■ **Exercise**
Scan the records below. Copy every line in which the word "Dipti" appears.

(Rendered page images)
#####
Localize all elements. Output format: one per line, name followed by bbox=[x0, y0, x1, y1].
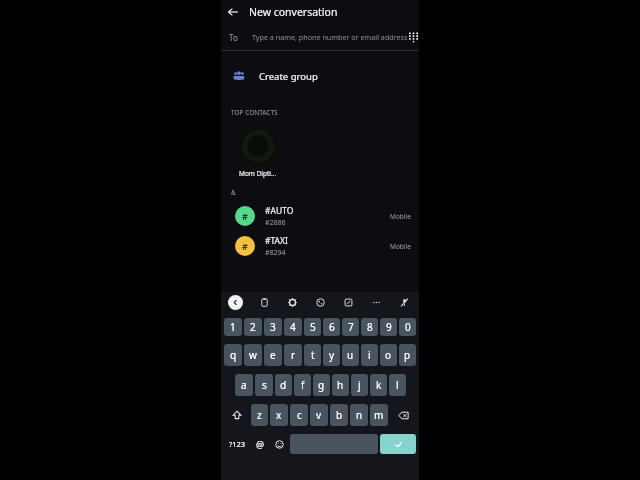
button[interactable]: To bbox=[221, 24, 419, 50]
button[interactable]: 5 bbox=[304, 318, 321, 336]
staticText: a bbox=[241, 378, 247, 392]
staticText: c bbox=[297, 408, 302, 422]
button[interactable]: g bbox=[313, 374, 330, 396]
button[interactable]: s bbox=[255, 374, 273, 396]
button[interactable]: Create group bbox=[221, 63, 419, 89]
staticText: # bbox=[242, 210, 248, 222]
button[interactable]: Clipboard bbox=[256, 294, 272, 310]
staticText: 0 bbox=[405, 320, 411, 334]
staticText: #AUTO bbox=[265, 205, 294, 217]
button[interactable]: # bbox=[221, 201, 419, 231]
staticText: 5 bbox=[310, 320, 316, 334]
button[interactable]: More options bbox=[368, 294, 384, 310]
staticText: d bbox=[280, 378, 287, 392]
staticText: & bbox=[231, 188, 236, 197]
button[interactable]: a bbox=[235, 374, 253, 396]
staticText: #2886 bbox=[265, 218, 286, 228]
staticText: u bbox=[347, 348, 354, 362]
staticText: # bbox=[242, 240, 248, 252]
staticText: Create group bbox=[259, 70, 318, 83]
staticText: y bbox=[329, 348, 335, 362]
button[interactable]: 2 bbox=[244, 318, 262, 336]
button[interactable]: l bbox=[389, 374, 406, 396]
button[interactable]: p bbox=[399, 344, 416, 366]
staticText: g bbox=[318, 378, 325, 392]
button[interactable]: r bbox=[284, 344, 302, 366]
button[interactable]: h bbox=[332, 374, 349, 396]
button[interactable]: 9 bbox=[380, 318, 397, 336]
staticText: @ bbox=[256, 438, 265, 450]
button[interactable]: Voice input off bbox=[396, 294, 412, 310]
button[interactable]: Space bbox=[290, 434, 378, 454]
staticText: TOP CONTACTS bbox=[231, 108, 278, 117]
staticText: 8 bbox=[367, 320, 373, 334]
button[interactable]: d bbox=[275, 374, 292, 396]
staticText: New conversation bbox=[249, 5, 338, 19]
staticText: 6 bbox=[329, 320, 335, 334]
staticText: To bbox=[229, 32, 238, 43]
button[interactable]: 8 bbox=[361, 318, 378, 336]
staticText: o bbox=[385, 348, 392, 362]
button[interactable]: m bbox=[370, 404, 388, 426]
button[interactable]: At sign bbox=[251, 432, 270, 456]
button[interactable]: x bbox=[270, 404, 288, 426]
staticText: v bbox=[316, 408, 322, 422]
staticText: m bbox=[374, 408, 384, 422]
staticText: #TAXI bbox=[265, 235, 288, 247]
button[interactable]: 0 bbox=[399, 318, 416, 336]
button[interactable]: c bbox=[290, 404, 308, 426]
staticText: 4 bbox=[290, 320, 296, 334]
staticText: w bbox=[249, 348, 257, 362]
staticText: Mom Dipti... bbox=[239, 169, 277, 178]
staticText: f bbox=[301, 378, 305, 392]
button[interactable]: Enter bbox=[380, 434, 416, 454]
staticText: q bbox=[230, 348, 237, 362]
button[interactable]: Stickers bbox=[312, 294, 328, 310]
button[interactable]: ?123 bbox=[223, 432, 251, 456]
button[interactable]: o bbox=[380, 344, 397, 366]
button[interactable]: z bbox=[251, 404, 268, 426]
staticText: l bbox=[396, 378, 399, 392]
button[interactable]: 6 bbox=[323, 318, 340, 336]
button[interactable]: f bbox=[294, 374, 311, 396]
button[interactable]: Translate bbox=[340, 294, 356, 310]
button[interactable]: i bbox=[361, 344, 378, 366]
button[interactable]: b bbox=[330, 404, 348, 426]
button[interactable]: 1 bbox=[224, 318, 242, 336]
staticText: p bbox=[404, 348, 411, 362]
button[interactable]: w bbox=[244, 344, 262, 366]
button[interactable]: Mom Dipti... bbox=[235, 127, 281, 178]
button[interactable]: Back bbox=[228, 295, 243, 310]
button[interactable]: v bbox=[310, 404, 328, 426]
button[interactable]: k bbox=[370, 374, 387, 396]
button[interactable]: 7 bbox=[342, 318, 359, 336]
button[interactable]: Dialpad bbox=[408, 27, 419, 47]
button[interactable]: Backspace bbox=[389, 402, 417, 428]
button[interactable]: u bbox=[342, 344, 359, 366]
button[interactable]: y bbox=[323, 344, 340, 366]
staticText: t bbox=[311, 348, 315, 362]
staticText: h bbox=[337, 378, 344, 392]
button[interactable]: Shift bbox=[223, 402, 250, 428]
button[interactable]: j bbox=[351, 374, 368, 396]
staticText: z bbox=[257, 408, 262, 422]
button[interactable]: Emoji bbox=[270, 432, 289, 456]
staticText: b bbox=[336, 408, 343, 422]
button[interactable]: 3 bbox=[264, 318, 282, 336]
staticText: s bbox=[262, 378, 267, 392]
button[interactable]: Settings bbox=[284, 294, 300, 310]
button[interactable]: n bbox=[350, 404, 368, 426]
button[interactable]: # bbox=[221, 231, 419, 261]
staticText: #8294 bbox=[265, 248, 286, 258]
button[interactable]: e bbox=[264, 344, 282, 366]
staticText: 3 bbox=[270, 320, 276, 334]
staticText: ?123 bbox=[229, 439, 246, 449]
staticText: Mobile bbox=[390, 242, 411, 251]
button[interactable]: q bbox=[224, 344, 242, 366]
staticText: e bbox=[270, 348, 276, 362]
button[interactable]: t bbox=[304, 344, 321, 366]
button[interactable]: 4 bbox=[284, 318, 302, 336]
staticText: k bbox=[376, 378, 382, 392]
button[interactable]: Back bbox=[221, 0, 245, 24]
staticText: 9 bbox=[386, 320, 392, 334]
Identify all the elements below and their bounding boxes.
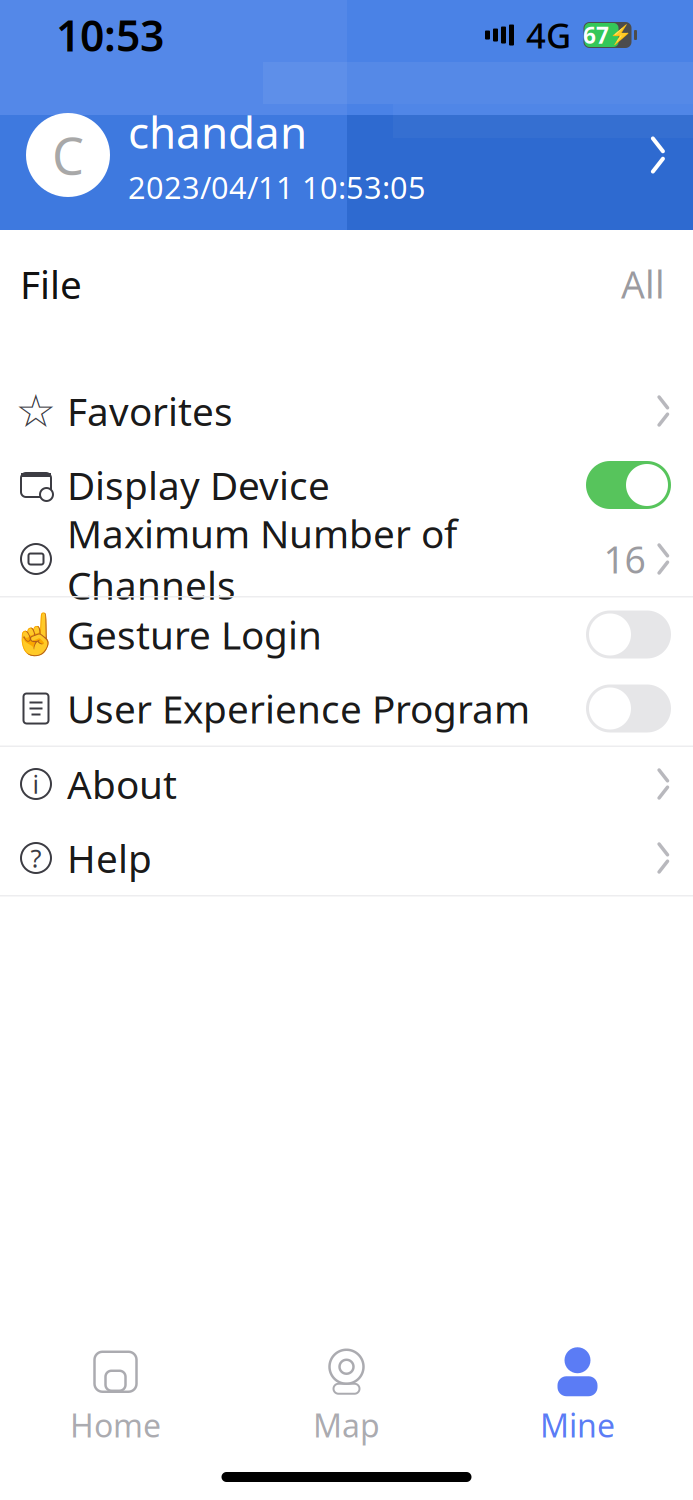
#####
■ **Your response**
staticText: Mom Dipti... bbox=[239, 169, 277, 178]
button[interactable]: Mom Dipti... bbox=[235, 127, 281, 178]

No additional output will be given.